The assessment tool takes into account a patient’s demographic, disease characteristics, and pathological and imaging data.

‘The NeoRisk tool can accurately predict recurrence after neoadjuvant immunotherapy,’ A/Prof da Silva told delegates, ‘and will be critical in helping tailor post-surgery treatment and radiological surveillance intervals, based on the predicted risk of recurrence for individual patients.’

MIA PhD candidate Dr Jorja Braden delivered a prestigious mini-oral presentation on the translational aspects of the NeoTrio clinical trial. The neoadjuvant trial was also opened by MIA at Peter MacCallum Cancer Centre in Melbourne and Westmead Hospital in Sydney. Dr Braden’s presentation included detailing concurrent dabrafenib and trametinib targeted therapy with anti-PD-1 increasing B cell signalling and inflammatory pathways more effectively than when given sequentially or with anti-PD-1 alone.

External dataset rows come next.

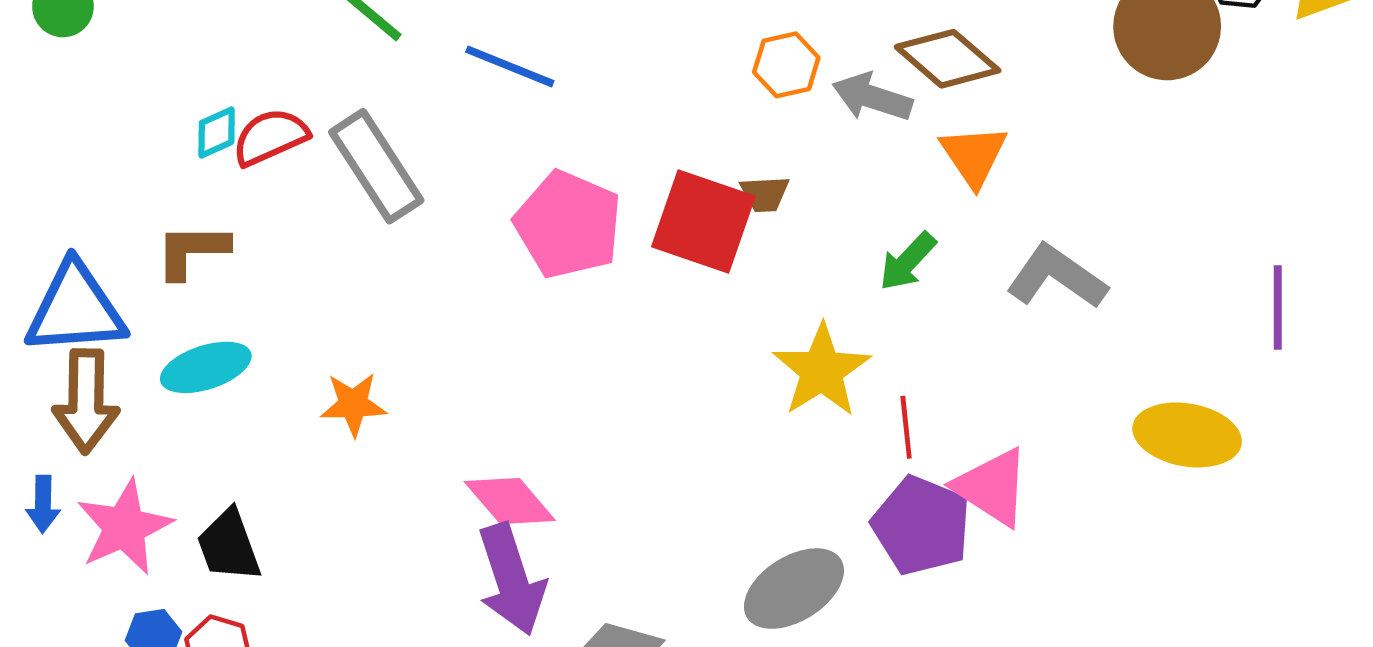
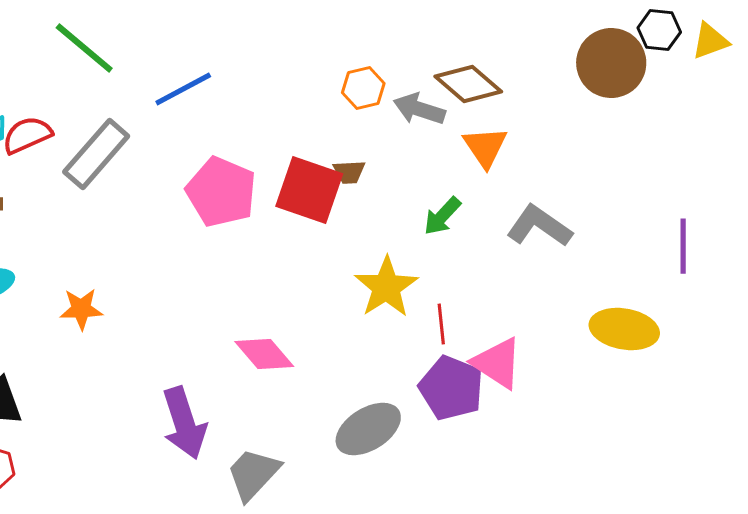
blue line: (510, 66) -> (183, 89), turned -50
gray rectangle: (376, 166) -> (96, 154), turned 74
pink diamond: (510, 501) -> (264, 354), moved

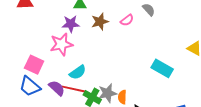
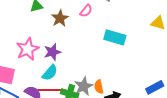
purple star: (71, 24) -> (52, 52), moved
cyan rectangle: (162, 68) -> (115, 37), moved

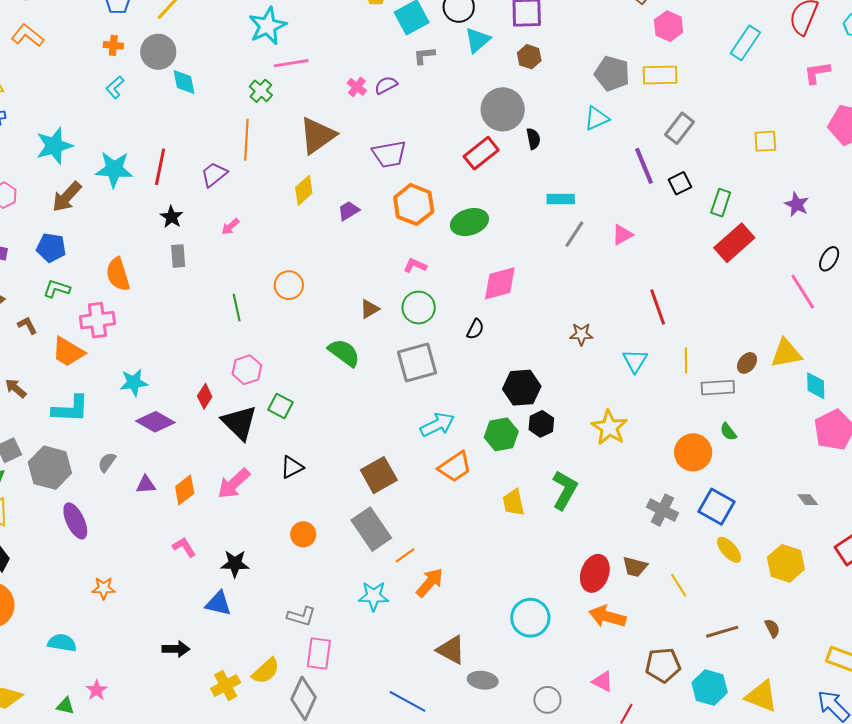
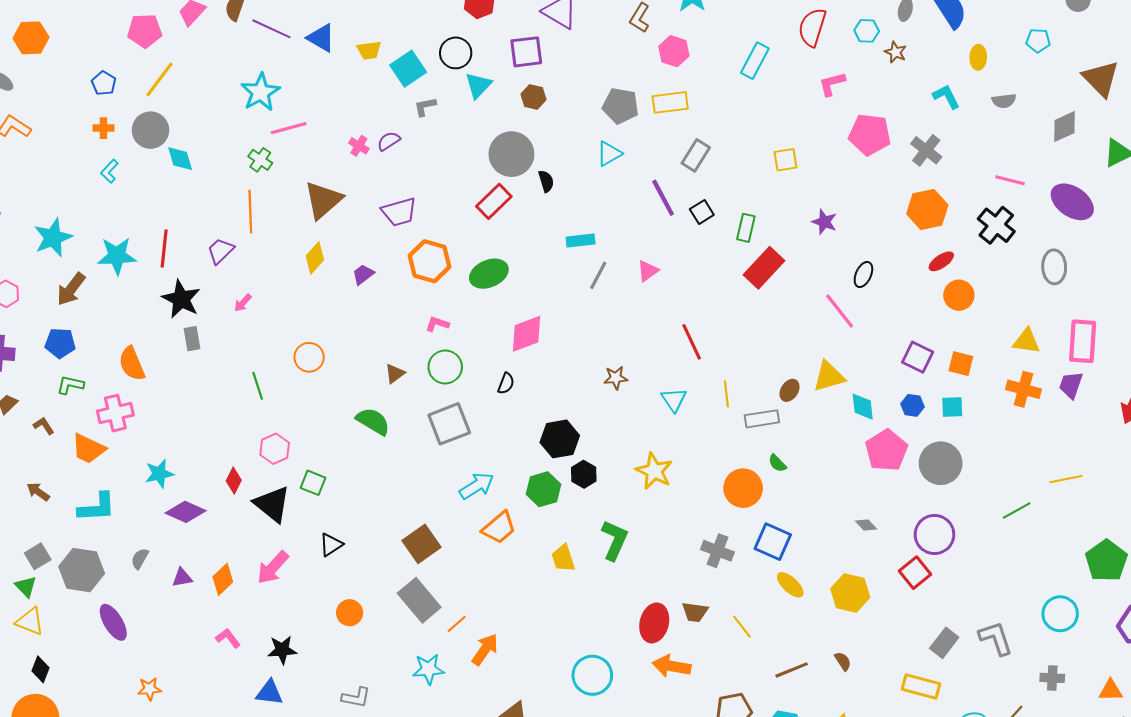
black star: (172, 217) -> (181, 299), size x1.6

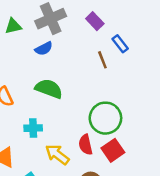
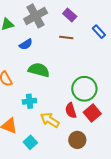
blue rectangle: (120, 44) -> (99, 32), moved
blue semicircle: (44, 49) -> (26, 44), moved
brown line: (102, 60) -> (66, 38), moved, turned -56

MIA Medical Oncology Fellow Dr Andrea Boutros also provided updated results from the MATCH MEL trial, which involved molecular profiling and matched targeted therapy for patients with advanced melanoma.

‘The breadth of MIA presentations at ESMO is indicative of the depth of our research across all stages of disease, and the critical input also coming from early-career researchers and clinicians,’ 

‘I was proud to see MIA’s experts once again leading discussion about melanoma research and treatment on the world stage, particularly our PhD candidates and Fellows who are vital to our future efforts to reach zero deaths from melanoma,’ Professor Long said.